Nous comprenons rapidement que ces défis (le pêcheur, l’évangélisateur, l’avocat) sont trois champs d’opérations qui deviennent toujours plus vastes et exigeants. Ceci contraste pourtant avec le fait que la pastorale des vocations, dans de nombreux pays européens, dispose de peu de forces et, pire encore, se trouve souvent très pauvre du point de vue institutionnel. Concrètement, cela signifie que, dans de nombreux pays, la pastorale des vocations est isolée ou même marginalisée dans la vie de l’Eglise. Il y a de nombreux secteurs de la vie ecclésiale qui n’ont pas de perspective évangélisatrice ni de perspective vocationnelle. Dans de nombreux pays, il y a des responsables au niveau national et diocésain, mais pas d’interlocuteurs au niveau paroissial.
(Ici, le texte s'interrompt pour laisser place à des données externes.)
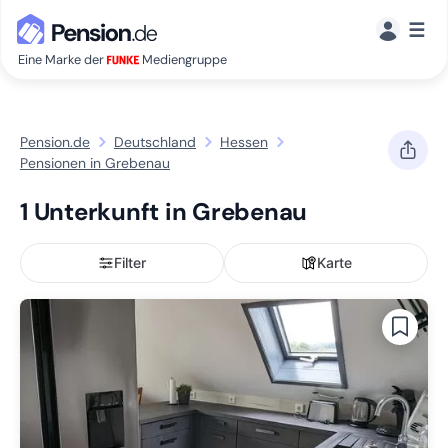
☰
Eine Marke der
Mediengruppe
Pension.de
Deutschland
Hessen
Pensionen in Grebenau
1 Unterkunft in Grebenau
Filter
Karte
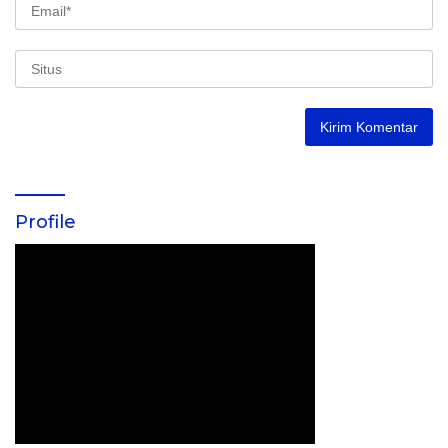
Profile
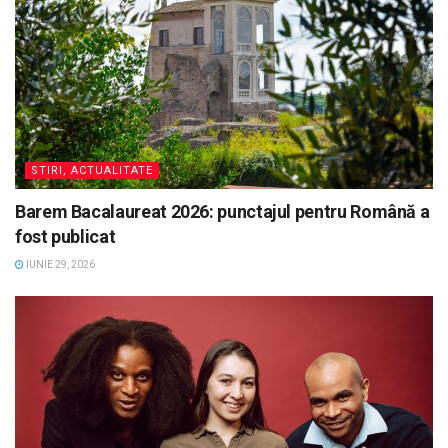
STIRI, ACTUALITATE
Barem Bacalaureat 2026: punctajul pentru Română a
fost publicat
IUNIE 29, 2026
Par ailleurs, nous avons investi un grand potentiel, un grand capital dans la pastorale des vocations, un trésor – je l’ai expérimenté dans les différents pays – ce sont les personnes concrètes engagées dans la pastorale des vocations : les prêtres, les consacrés, les laïcs. Ce sont de merveilleux amis du Christ, sympathiques et engagés qui veulent transmettre aux jeunes cette vie d’amitié avec le Christ. Cela m’a fait souvent mal de les voir exercer ce service comme un « plus », comme un loisir, sans beaucoup d’aide ni de soutien, tandis que l’Eglise locale ou la communauté religieuse ne s’est pas encore mise en chemin pour évangéliser et appeler. Ces personnes sont en quelque sorte utilisées comme un alibi ou comme une excuse. C’est un péché.
Conclusion
La situation problématique de la pastorale des vocations dans l’avenir n’est pas près de changer. Nous avons néanmoins besoin d’un souffle plus large, d’une vision claire et d’une définition intelligente. Nous avons aussi besoin de collaborateurs et d’un réseau de soutien, en particulier d’être « en phase » avec l’évêque. C’est seulement avec lui que le vaste champ de l’évangélisation et des vocations pourra être labouré. Sinon pourrait apparaître le danger que les responsables de la pastorale des vocations – comme conséquence d’un affaiblissement chronique – soit restent frustrés ou tombent dans la résignation, soit partent à la dérive d’un découpage ou d’un « j’m’en foutisme » de la pastorale des vocations.
Une petite proposition
Afin que tout ceci n’arrive pas, nous pouvons formuler quelques postulats et exigences valables pour tous, élaborer en quelque sorte le « manifeste de Varsovie » que nous pourrons emporter, pour nous, pour nos évêques et nos Eglises locales. Malgré toutes les différences entre les pays européens, nous sommes tous dans la même barque. De plus, nous avons la possibilité de nous enrichir mutuellement et d’apporter notre contribution pour faire croître « de nouvelles vocations pour une nouvelle Europe ».
Je suis convaincu que les grandes lignes que nous avons données à la pastorale des vocations sont justes. Nous avons besoin de plus de clarté et d’enthousiasme dans notre travail pour relever les défis de l’avenir.